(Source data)
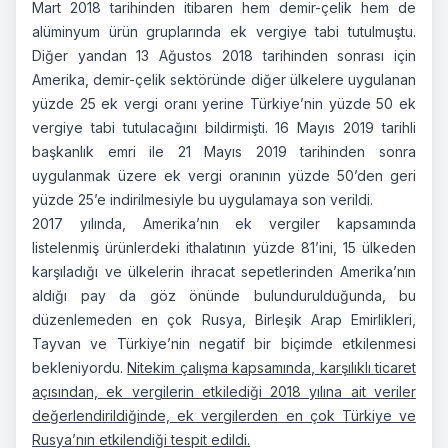
Mart 2018 tarihinden itibaren hem demir-çelik hem de
alüminyum ürün gruplarında ek vergiye tabi tutulmuştu.
Diğer yandan 13 Ağustos 2018 tarihinden sonrası için
Amerika, demir-çelik sektöründe diğer ülkelere uygulanan
yüzde 25 ek vergi oranı yerine Türkiye’nin yüzde 50 ek
vergiye tabi tutulacağını bildirmişti. 16 Mayıs 2019 tarihli
başkanlık emri ile 21 Mayıs 2019 tarihinden sonra
uygulanmak üzere ek vergi oranının yüzde 50’den geri
yüzde 25’e indirilmesiyle bu uygulamaya son verildi.
2017 yılında, Amerika’nın ek vergiler kapsamında
listelenmiş ürünlerdeki ithalatının yüzde 81’ini, 15 ülkeden
karşıladığı ve ülkelerin ihracat sepetlerinden Amerika’nın
aldığı pay da göz önünde bulundurulduğunda, bu
düzenlemeden en çok Rusya, Birleşik Arap Emirlikleri,
Tayvan ve Türkiye’nin negatif bir biçimde etkilenmesi
bekleniyordu.
Nitekim çalışma kapsamında, karşılıklı ticaret
açısından, ek vergilerin etkilediği 2018 yılına ait veriler
değerlendirildiğinde, ek vergilerden en çok Türkiye ve
Rusya’nın etkilendiği tespit edildi.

● **DIRECTIONS FOR THIS TASK**
Copy, character for character, the lines from the line that holds "aldığı pay da" through the final line of the records above.

● **TASK RESULT**
aldığı pay da göz önünde bulundurulduğunda, bu
düzenlemeden en çok Rusya, Birleşik Arap Emirlikleri,
Tayvan ve Türkiye’nin negatif bir biçimde etkilenmesi
bekleniyordu.
Nitekim çalışma kapsamında, karşılıklı ticaret
açısından, ek vergilerin etkilediği 2018 yılına ait veriler
değerlendirildiğinde, ek vergilerden en çok Türkiye ve
Rusya’nın etkilendiği tespit edildi.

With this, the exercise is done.